The Occupational Health and Safety Act 2004 (VIC) requires an employer to provide ‘such information, instruction, training and supervision to employees as are necessary to enable the employees to perform their work in a manner that is safe and without risks to health’. While this also applies to manual handling tasks, training does not reduce the risk at source, and must not be used as the only control, nor as the first priority.
Duties of the workers
The Regulation requires workers to cooperate when the employer takes action to eliminate or reduce manual handling risks.
Code Of Practice
The Manual Handling Code of Practice, issued in 2000 under the 1985 OHS Act, provides more information and on how to identify, assess and control manual handling risks, as well as checklists to be filled out for specific tasks. It includes many examples and diagrams. While the Code of Practice no longer has the same status as it had, it is still useful until such time as the Compliance Code for Manual Handling is developed. The Manual Handling Code of Practice can be downloaded from the WorkSafe website or is available free from WorkSafe.

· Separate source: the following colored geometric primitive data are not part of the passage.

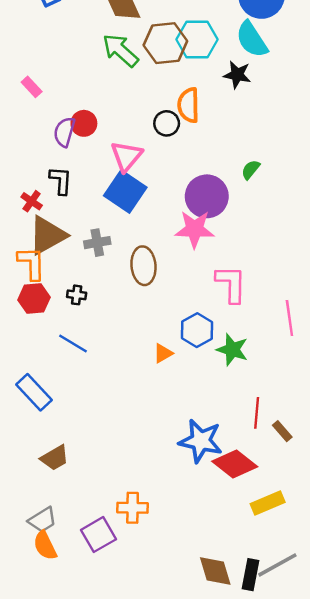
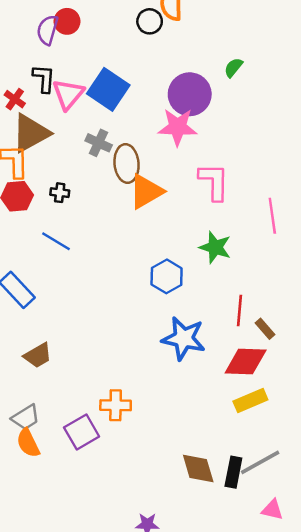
pink triangle: (126, 156) -> (68, 94), moved
gray cross: (97, 243) -> (99, 143), moved, turned 35
blue hexagon: (197, 330) -> (167, 276), moved
orange triangle: (163, 353) -> (146, 191), moved, size x1.8
red diamond: (235, 464) -> (246, 362), moved, turned -36

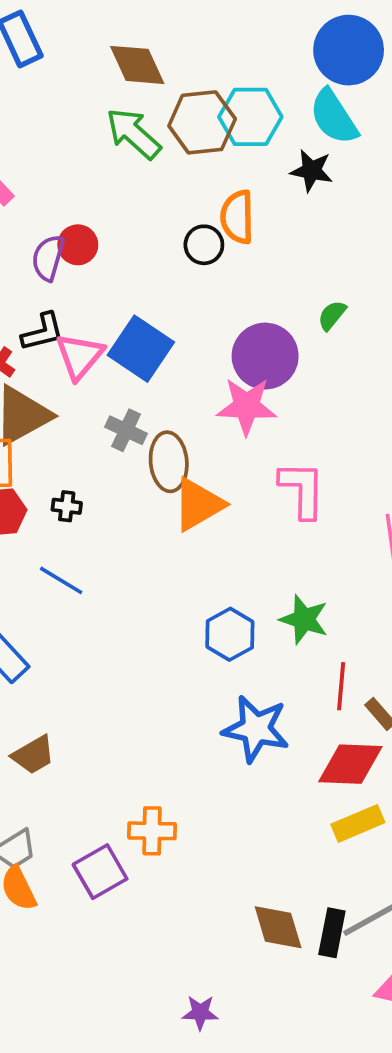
black L-shape: (44, 78) -> (43, 332), turned 72
green star: (215, 247) -> (304, 619), moved

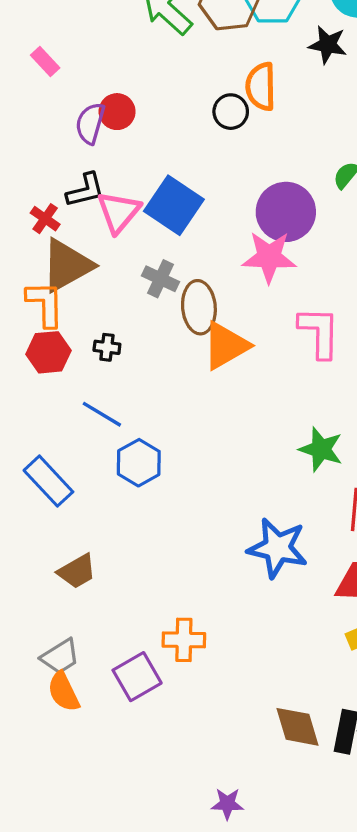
blue hexagon: (230, 634) -> (139, 463), moved

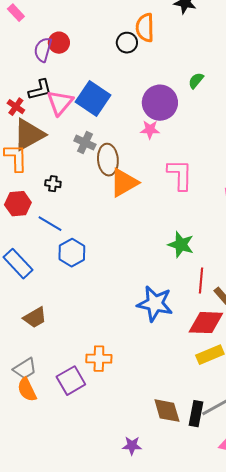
pink star: (269, 257) -> (150, 130), size x0.6
red hexagon: (48, 352) -> (18, 204), moved
purple star: (227, 804) -> (132, 446), moved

WorkSafe Victoria has a large number of publications on Manual Handling which can be downloaded from their website. There is a special webpage specifically on Manual Handling. Here are a few examples:
- Your health and safety guide to Manual handling
- Manual handling – Risk Management in a Large Organisation
- Manual handling – Risk Management in a Small Organisation
- Manual handling in the Food Industry
- A Guide to Handling Large, Bulky or Awkward Items
The Safe Work Australia Model Code of Practice on Hazardous Manual Tasks developed as part of the harmonisation of work health and safety legislation (December 2011), to support Part 4.2 Hazardous Manual Tasks, of the Model WHS Regulations.
So… even if your horrible supervisor, boss, company, whatever is lying about the weight about the trolleys (which by the way you could photograph, or have photographed and weighed by someone else as evidence), the issue at hand is that you sustained a manual handling injury, which is clearly within the definition of the Occupational Health and Safety Regulations (2007).

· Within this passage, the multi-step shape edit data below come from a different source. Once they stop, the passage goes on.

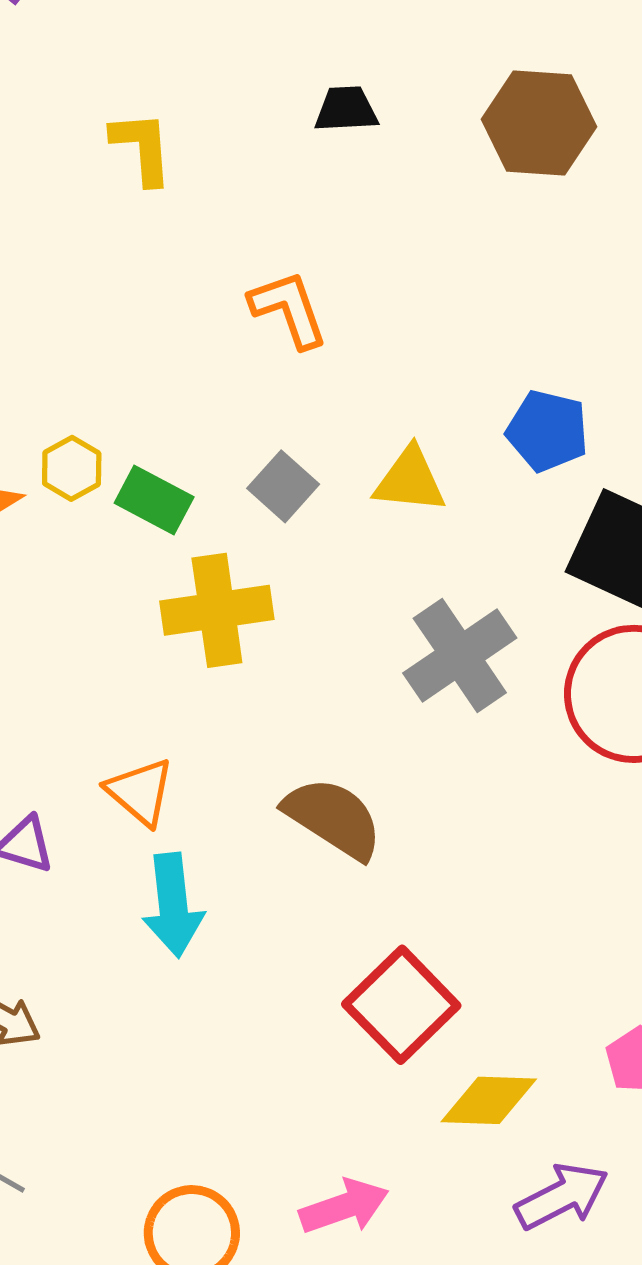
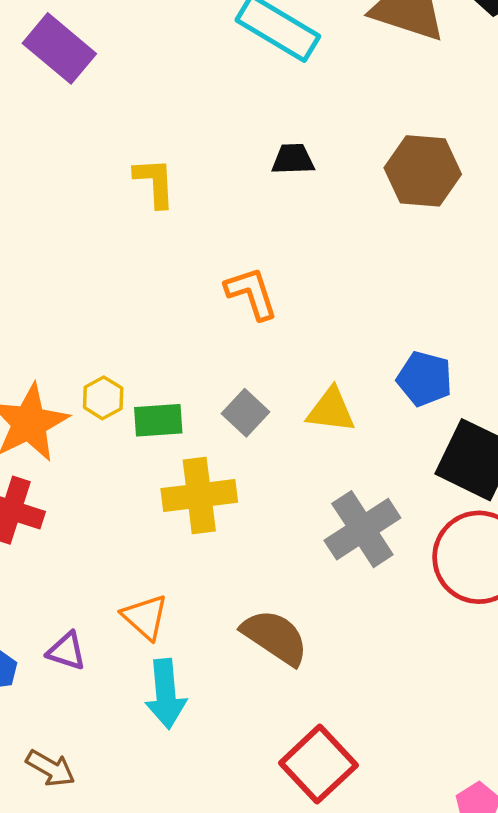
green rectangle: (154, 500) -> (158, 420), turned -33

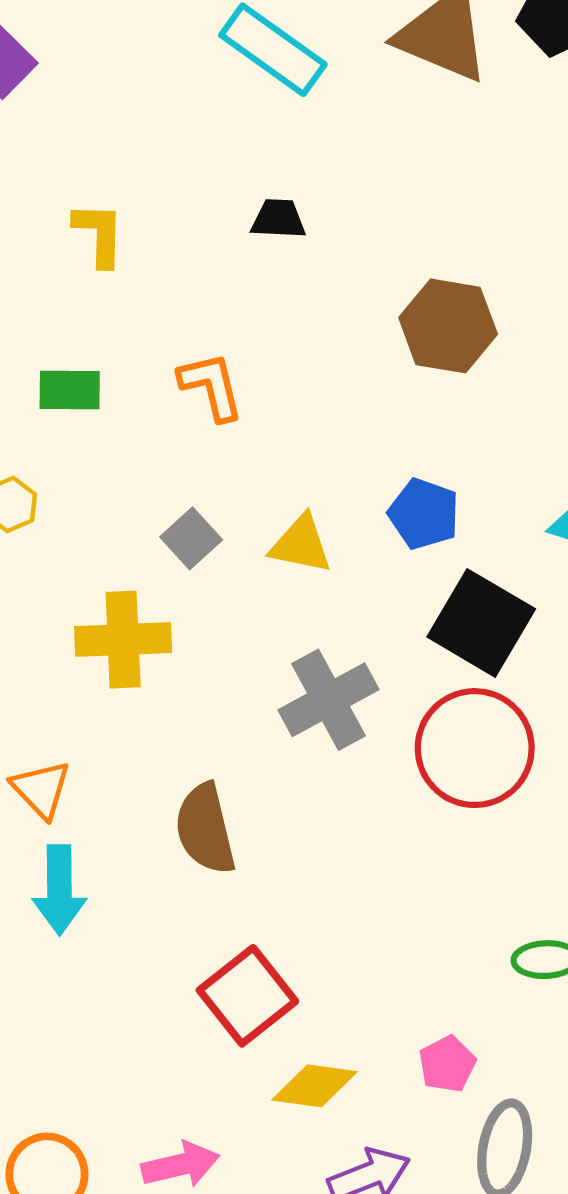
brown hexagon: (423, 171) -> (448, 326), moved
green rectangle: (158, 420) -> (70, 390), moved
brown semicircle: (275, 637) -> (205, 829), turned -142

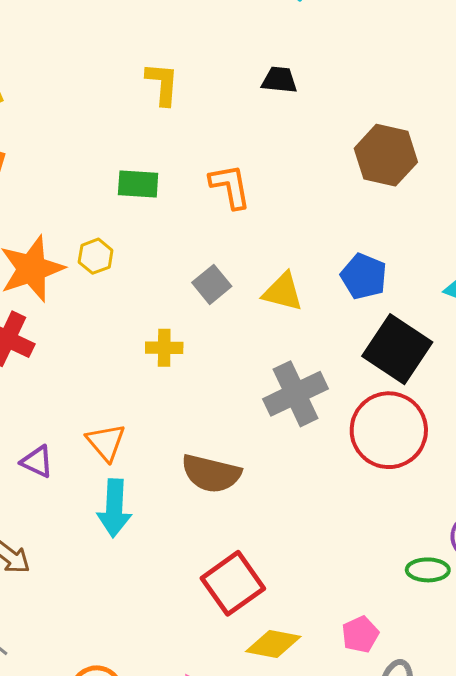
yellow cross: (123, 640) -> (164, 348), size x0.6
brown semicircle: (205, 829) -> (211, 473), turned -66

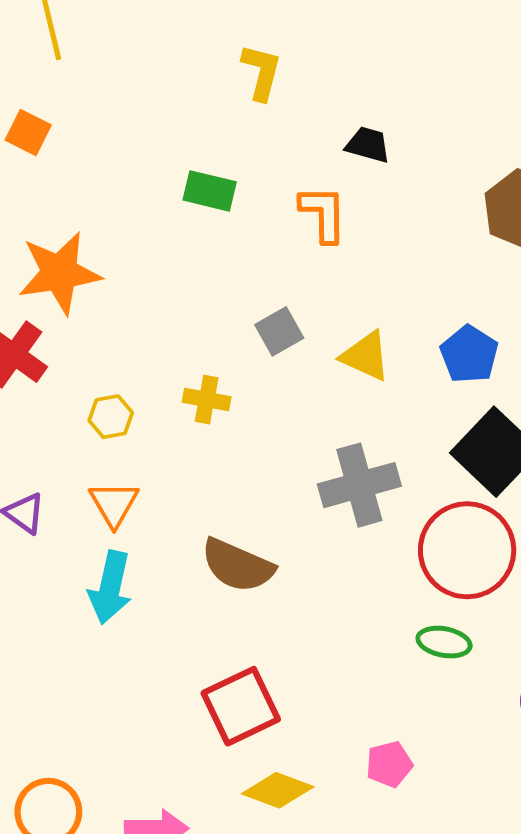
black trapezoid: (279, 80) -> (368, 145), moved
yellow hexagon: (96, 256) -> (111, 417), moved
green ellipse: (428, 570) -> (444, 642), moved
pink pentagon: (360, 634) -> (389, 764), moved

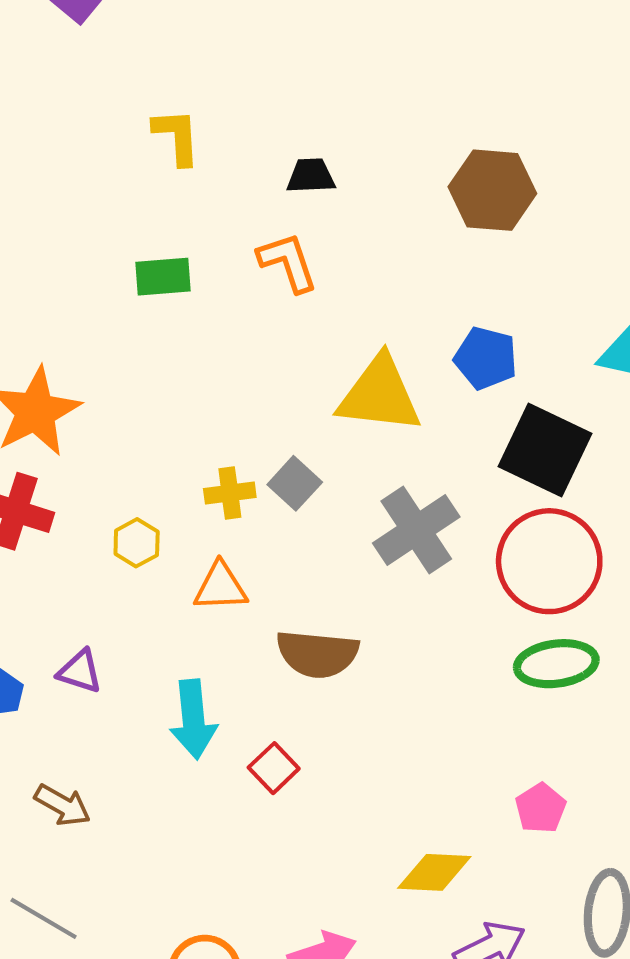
gray square: (279, 331) -> (295, 483), moved
yellow triangle: (366, 356) -> (379, 395), size x1.5
orange triangle: (114, 504) -> (220, 587), moved, turned -44
green ellipse: (444, 642) -> (556, 664), size x1.4
red square: (241, 706) -> (274, 768), moved, size x0.6

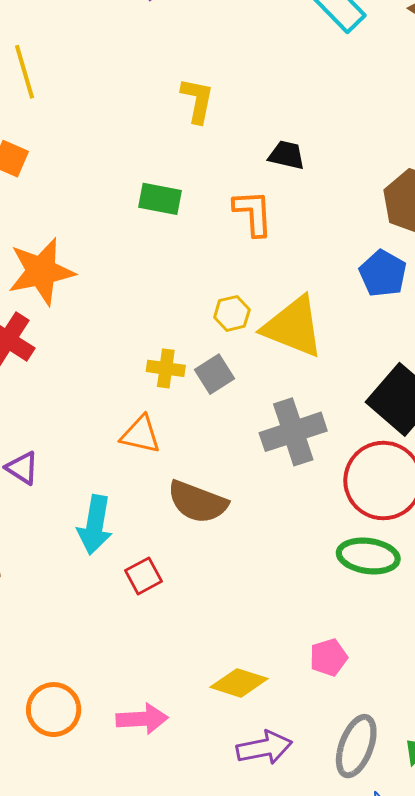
blue pentagon: (486, 358) -> (383, 273), moved
yellow hexagon: (137, 543) -> (232, 313), moved

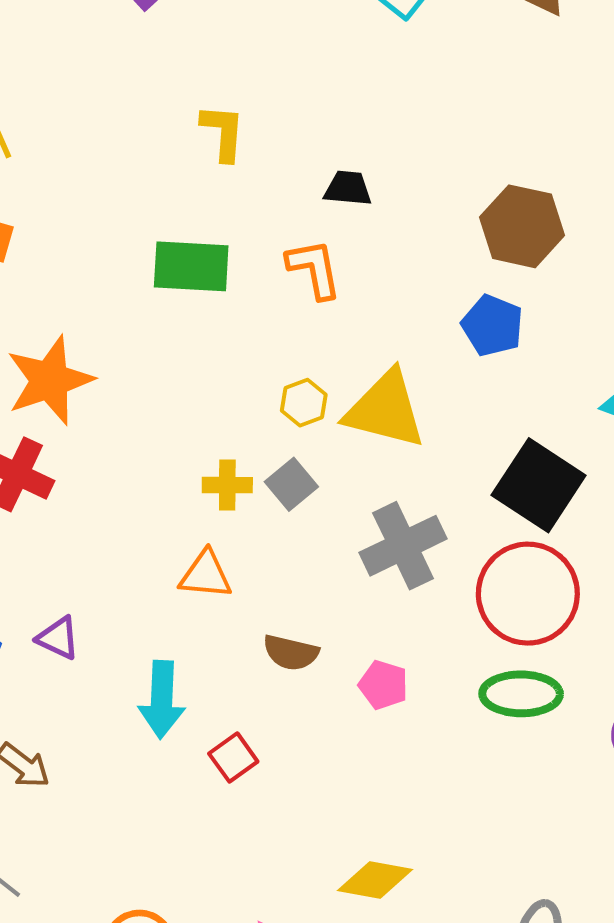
green rectangle: (160, 199) -> (191, 266), size x1.4
brown semicircle: (197, 502) -> (291, 653), size x0.7
pink pentagon: (329, 657) -> (383, 685), moved, turned -30

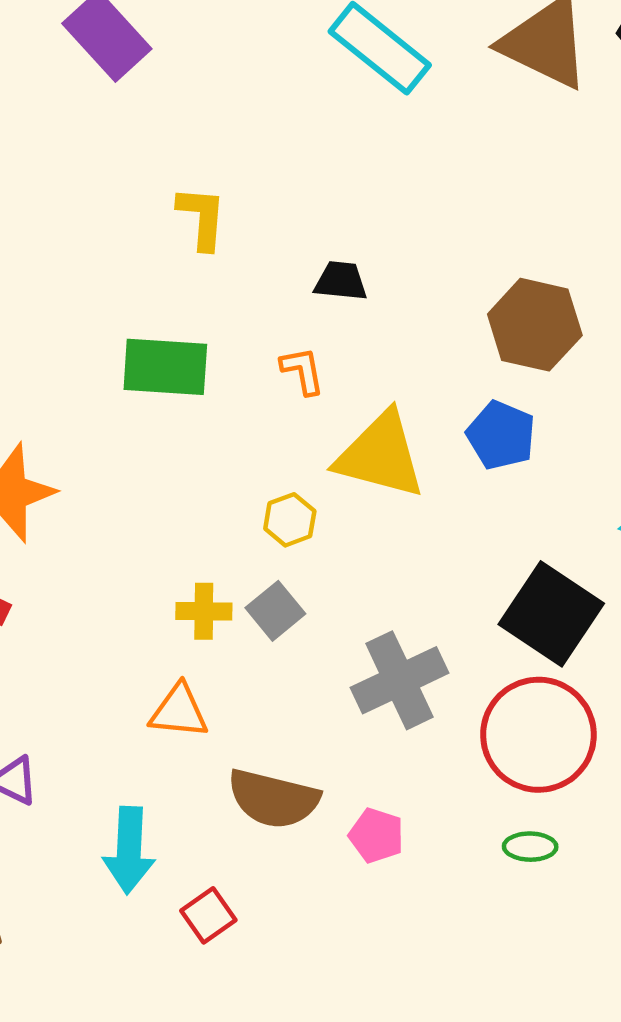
orange L-shape: (314, 269) -> (302, 371), size x0.7
yellow triangle: (385, 410) -> (380, 455), moved
brown semicircle: (291, 653) -> (273, 799), size x1.5
green ellipse: (521, 694) -> (530, 847), size x0.6

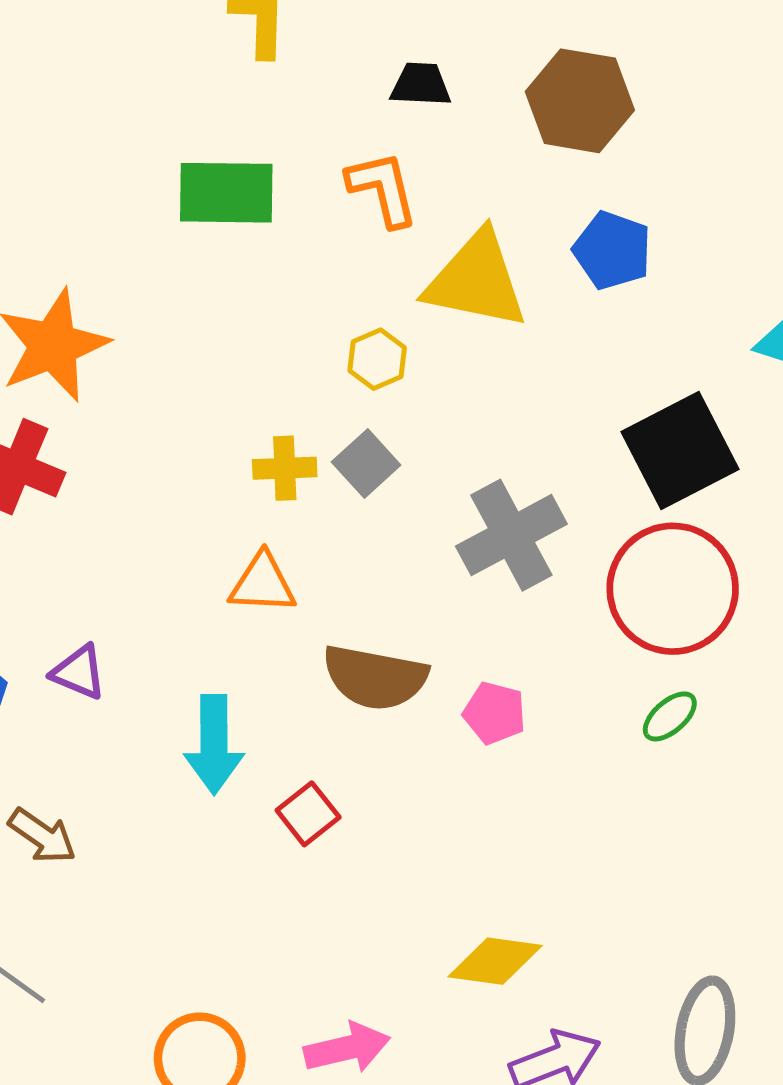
brown hexagon: (535, 325) -> (580, 101), moved
orange L-shape: (302, 371) -> (383, 189), size x1.4
black square: (551, 614) -> (680, 451), turned 32
green ellipse: (530, 847) -> (670, 716), turned -39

It would well be that you caused your rotator cuff injury through repetitive overuse (very common).
Another factor to keep in mind is that even if you did allegedly suffer from a pre-existing “injury”, any aggravation/exacerbation of an injury is also compensable, provided work is the main contributing factor.
So, if you can show/prove through for example your medical file (from your GP) that you have never complained of shoulder pain before, then you surely have a good case. If your orthopedic surgeon believes your injury is work related, based on what you tell him, again you have a good case. Your surgeon will be able to see inside your shoulder (i.e with MRI or arthroscopy) and provide irrefutable evidence. If need be go and see an orthopedic surgeon privately or via medicare.
Did you go and see a doctor straight after your injury? If so, surely the notes on file should suffice to prove the date of the injury (at work)? Was there a witness (i.e. colleague, work mate) when you injured yourself? (again, you could ask for a witness statement). What about friends? Is there someone who can testify your whereabouts shortly before your injury (i.e. you were not playing sport etc); statements from your spouse (never complained of shoulder pain before) etc etc.
The only other thing we strongly suggest is that you seek immediate legal advice: go to a reputable no win no fee law firm (first consultation is free) and get their advice on how to prepare the necessary evidence to appeal the decision at conciliation (in Vic), appeals tribunal (if in NSW) etc. Let us know in what state you reside and we can help guide you further in that regard.
Don’t lose hope! Many injured workers have their claim initially rejected, only to have them accepted at conciliation/appeal/ medical panel etc.